Leave out every line before the one containing "ožujak 2021", and set down that line and the rest through the end of the listing exactly.

------------------------------

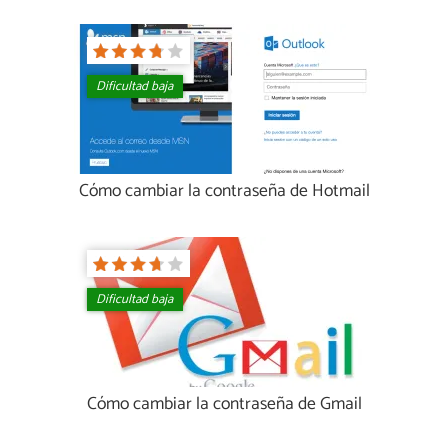
Dificultad baja
Cómo cambiar la contraseña de Hotmail
Dificultad baja
Cómo cambiar la contraseña de Gmail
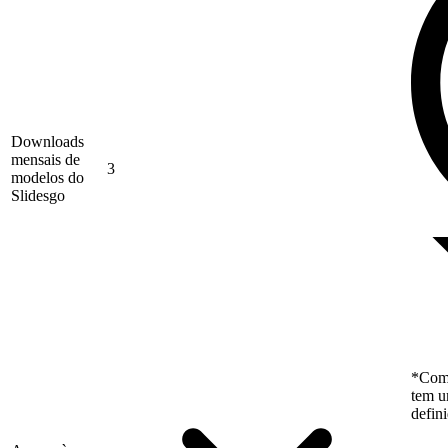
Downloads
mensais de
3
modelos do
Slidesgo
*Como
tem u
defin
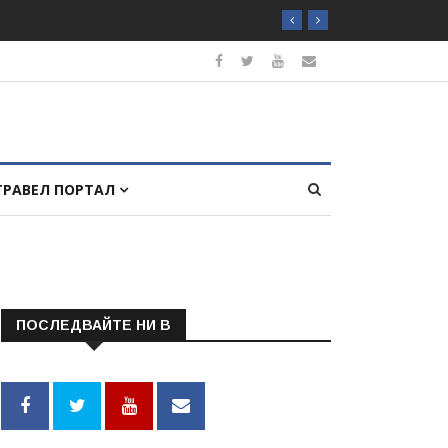
ТРАВЕЛ ПОРТАЛ
ПОСЛЕДВАЙТЕ НИ В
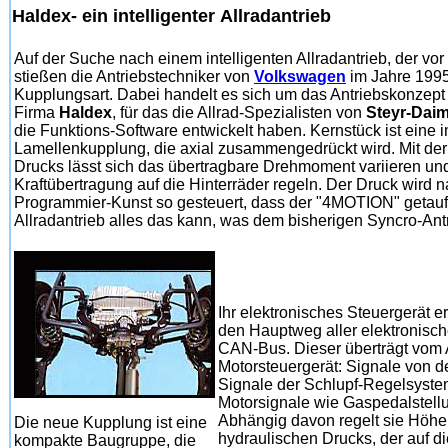
Haldex- ein intelligenter
Allradantrieb
Auf der Suche nach einem intelligenten Allradantrieb, der vor 
stießen die Antriebstechniker von
Volkswagen
im Jahre 1995
Kupplungsart. Dabei handelt es sich um das Antriebskonzep
Firma
Haldex
, für das die Allrad-Spezialisten von
Steyr-Dai
die Funktions-Software entwickelt haben. Kernstück ist eine 
Lamellenkupplung, die axial zusammengedrückt wird. Mit d
Drucks lässt sich das übertragbare Drehmoment variieren und
Kraftübertragung auf die Hinterräder regeln. Der Druck wird 
Programmier-Kunst so gesteuert, dass der "4MOTION" getauf
Allradantrieb alles das kann, was dem bisherigen Syncro-Antr
Ihr elektronisches Steuergerät e
den Hauptweg aller elektronisch
CAN-Bus. Dieser überträgt vom
Motorsteuergerät: Signale von 
Signale der Schlupf-Regelsyst
Motorsignale wie Gaspedalstellu
Abhängig davon regelt sie Höhe
Die neue Kupplung ist eine
hydraulischen Drucks, der auf 
kompakte Baugruppe, die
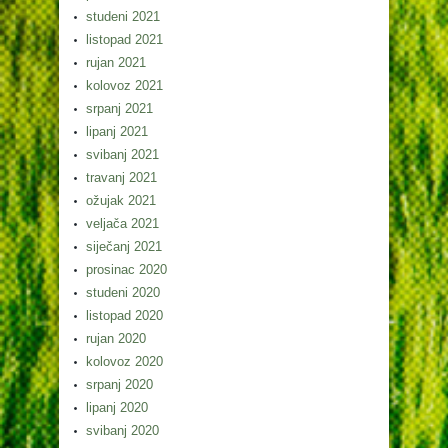
studeni 2021
listopad 2021
rujan 2021
kolovoz 2021
srpanj 2021
lipanj 2021
svibanj 2021
travanj 2021
ožujak 2021
veljača 2021
siječanj 2021
prosinac 2020
studeni 2020
listopad 2020
rujan 2020
kolovoz 2020
srpanj 2020
lipanj 2020
svibanj 2020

------------------------------

■ ANSWER SPACE ■
ožujak 2021
veljača 2021
siječanj 2021
prosinac 2020
studeni 2020
listopad 2020
rujan 2020
kolovoz 2020
srpanj 2020
lipanj 2020
svibanj 2020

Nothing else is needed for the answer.